Aim of the exercise. Within the listing below, locate all lines containing the word "после". Copy each one.

Records for the exercise.
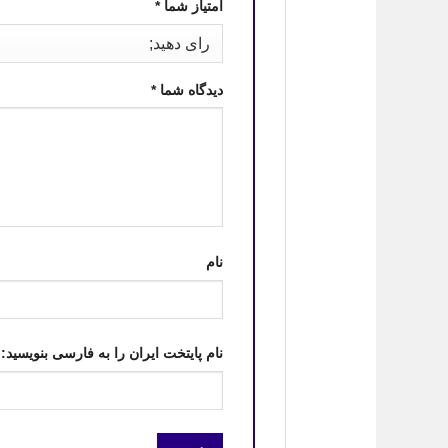
امتیاز شما
*
دیدگاه شما
*
نام
نام پایتخت ایران را به فارسی بنویسید:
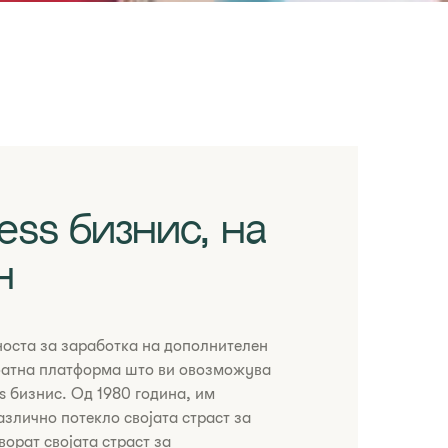
ess бизнис, на
н
ј можноста за заработка на дополнителен
фатна платформа што ви овозможува
ss бизнис. Од 1980 година, им
азлично потекло својата страст за
ворат својата страст за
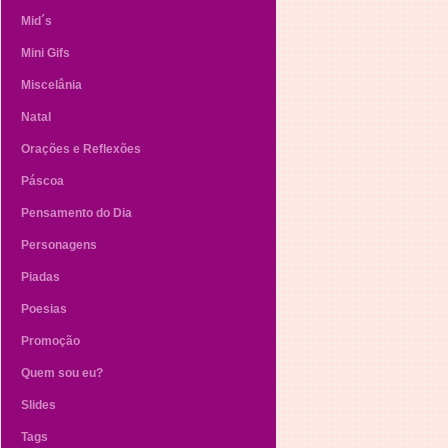
Mid´s
Mini Gifs
Miscelânia
Natal
Orações e Reflexões
Páscoa
Pensamento do Dia
Personagens
Piadas
Poesias
Promoção
Quem sou eu?
Slides
Tags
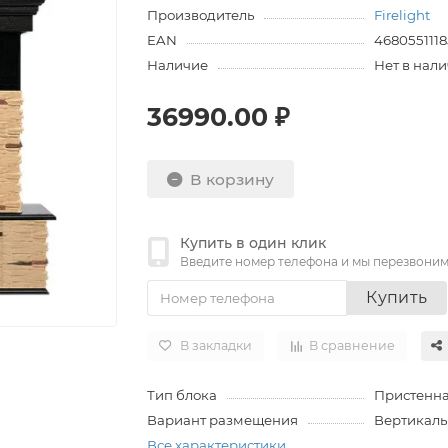
Производитель
Firelight
EAN
4680551118
Наличие
Нет в нал
36990.00 ₽
В корзину
Купить в один клик
Введите номер телефона и мы перезвони
Купить
В закладки
В сравнение
Тип блока
Пристенн
Вариант размещения
Вертикаль
Все характеристики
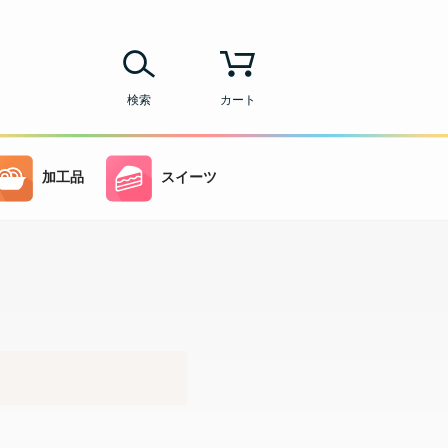
検索
カート
加工品
スイーツ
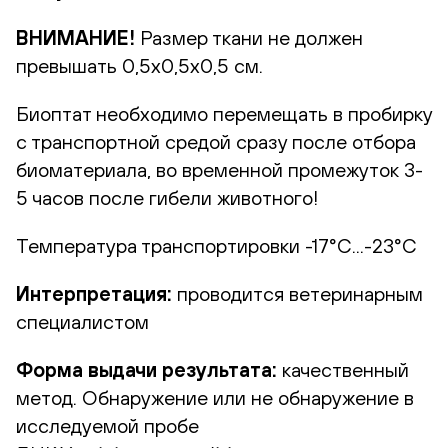
ВНИМАНИЕ!
Размер ткани не должен
превышать 0,5х0,5х0,5 см.
Биоптат необходимо перемещать в пробирку
с транспортной средой сразу после отбора
биоматериала, во временной промежуток 3-
5 часов после гибели животного!
Температура транспортировки -17°С...-23°С
Интерпретация:
проводится ветеринарным
специалистом
Форма выдачи результата:
качественный
метод. Обнаружение или не обнаружение в
исследуемой пробе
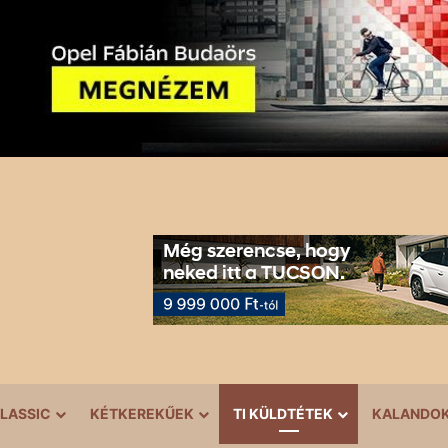
LASSIC
KÉTKEREKŰEK
TI KÜLDTÉTEK
KALANDO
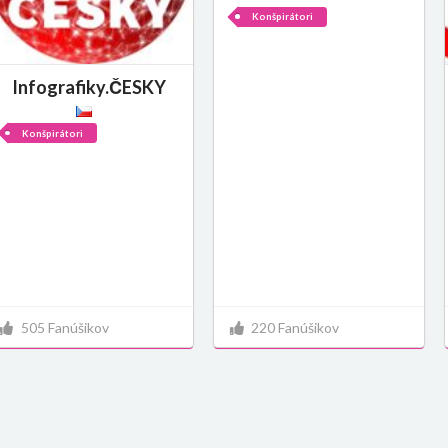
Konšpirátori
Infografiky.ČESKY
Konšpirátori
505 Fanúšikov
220 Fanúšikov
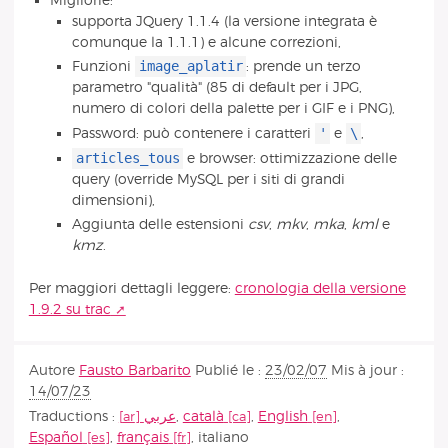
Migliorie:
supporta JQuery 1.1.4 (la versione integrata è
comunque la 1.1.1) e alcune correzioni,
image_aplatir
Funzioni
: prende un terzo
parametro "qualità" (85 di default per i JPG,
numero di colori della palette per i GIF e i PNG),
'
\
Password: può contenere i caratteri
e
,
articles_tous
e browser: ottimizzazione delle
query (override MySQL per i siti di grandi
dimensioni),
Aggiunta delle estensioni
csv
,
mkv
,
mka
,
kml
e
kmz
.
Per maggiori dettagli leggere:
cronologia della versione
1.9.2 su trac
Autore
Fausto Barbarito
Publié le :
23/02/07
Mis à jour :
14/07/23
Traductions :
عربي
,
català
,
English
,
Español
,
français
,
italiano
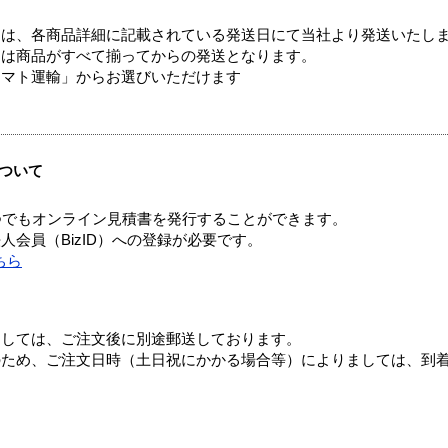
ては、各商品詳細に記載されている発送日にて当社より発送いたし
送は商品がすべて揃ってからの発送となります。
ヤマト運輸」からお選びいただけます
ついて
つでもオンライン見積書を発行することができます。
会員（BizID）への登録が必要です。
ちら
ましては、ご注文後に別途郵送しております。
のため、ご注文日時（土日祝にかかる場合等）によりましては、到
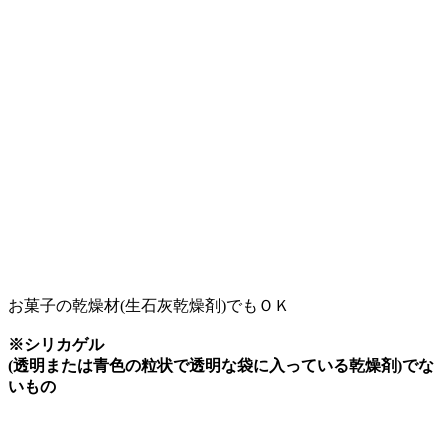
お菓子の乾燥材(生石灰乾燥剤)でもＯＫ
※シリカゲル
(透明または青色の粒状で透明な袋に入っている乾燥剤)でな
いもの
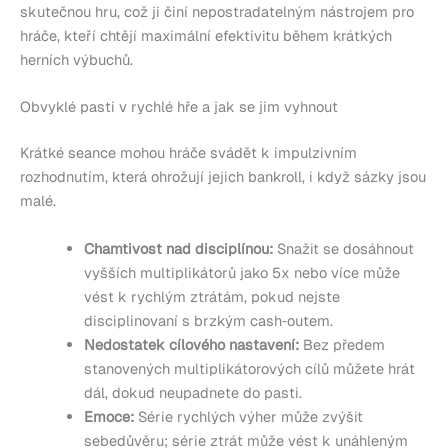
skutečnou hru, což ji činí nepostradatelným nástrojem pro
hráče, kteří chtějí maximální efektivitu během krátkých
herních výbuchů.
Obvyklé pasti v rychlé hře a jak se jim vyhnout
Krátké seance mohou hráče svádět k impulzivním
rozhodnutím, která ohrožují jejich bankroll, i když sázky jsou
malé.
Chamtivost nad disciplínou:
Snažit se dosáhnout
vyšších multiplikátorů jako 5x nebo více může
vést k rychlým ztrátám, pokud nejste
disciplinovaní s brzkým cash‑outem.
Nedostatek cílového nastavení:
Bez předem
stanovených multiplikátorových cílů můžete hrát
dál, dokud neupadnete do pasti.
Emoce:
Série rychlých výher může zvýšit
sebedůvěru; série ztrát může vést k unáhleným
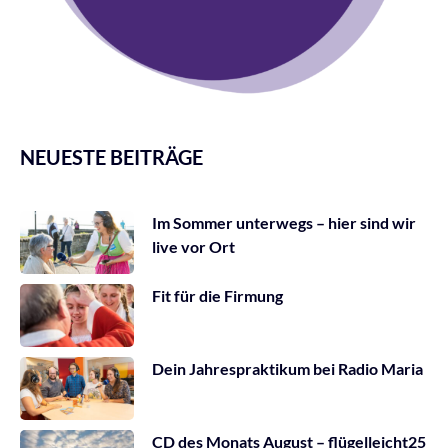
NEUESTE BEITRÄGE
Im Sommer unterwegs – hier sind wir
live vor Ort
Fit für die Firmung
Dein Jahrespraktikum bei Radio Maria
CD des Monats August – flügelleicht25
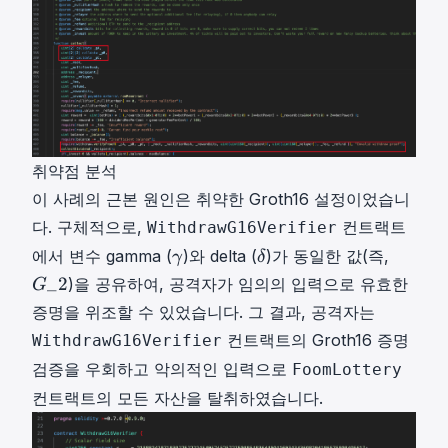
취약점 분석
이 사례의 근본 원인은 취약한 Groth16 설정이었습니
다. 구체적으로,
컨트랙트
WithdrawG16Verifier
γ
δ
G
에서 변수 gamma (
)와 delta (
)가 동일한 값(즉,
γ
δ
\
\
_
_
2
)을 공유하여, 공격자가 임의의 입력으로 유효한
G
g
d
2
증명을 위조할 수 있었습니다. 그 결과, 공격자는
a
e
G
컨트랙트의 Groth16 증명
WithdrawG16Verifier
m
l
\
m
t
_
검증을 우회하고 악의적인 입력으로
FoomLottery
a
a
{
컨트랙트의 모든 자산을 탈취하였습니다.
2
}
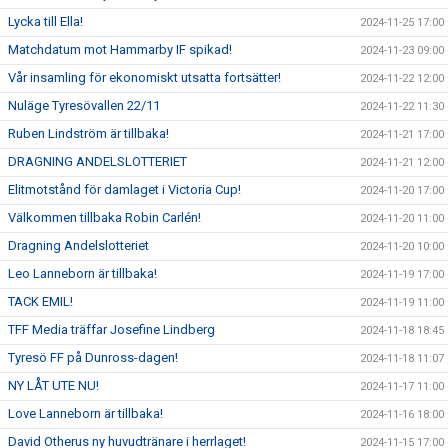
Lycka till Ella!
2024-11-25 17:00
Matchdatum mot Hammarby IF spikad!
2024-11-23 09:00
Vår insamling för ekonomiskt utsatta fortsätter!
2024-11-22 12:00
Nuläge Tyresövallen 22/11
2024-11-22 11:30
Ruben Lindström är tillbaka!
2024-11-21 17:00
DRAGNING ANDELSLOTTERIET
2024-11-21 12:00
Elitmotstånd för damlaget i Victoria Cup!
2024-11-20 17:00
Välkommen tillbaka Robin Carlén!
2024-11-20 11:00
Dragning Andelslotteriet
2024-11-20 10:00
Leo Lanneborn är tillbaka!
2024-11-19 17:00
TACK EMIL!
2024-11-19 11:00
TFF Media träffar Josefine Lindberg
2024-11-18 18:45
Tyresö FF på Dunross-dagen!
2024-11-18 11:07
NY LÅT UTE NU!
2024-11-17 11:00
Love Lanneborn är tillbaka!
2024-11-16 18:00
David Otherus ny huvudtränare i herrlaget!
2024-11-15 17:00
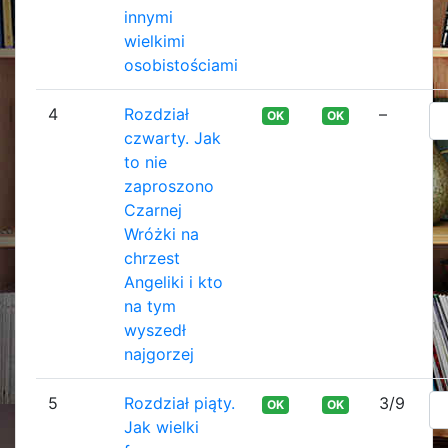
innymi
wielkimi
osobistościami
4
Rozdział
–
OK
OK
czwarty. Jak
to nie
zaproszono
Czarnej
Wróżki na
chrzest
Angeliki i kto
na tym
wyszedł
najgorzej
5
Rozdział piąty.
3/9
OK
OK
Jak wielki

Exercise response.
с транспортной средой сразу после отбора
5 часов после гибели животного!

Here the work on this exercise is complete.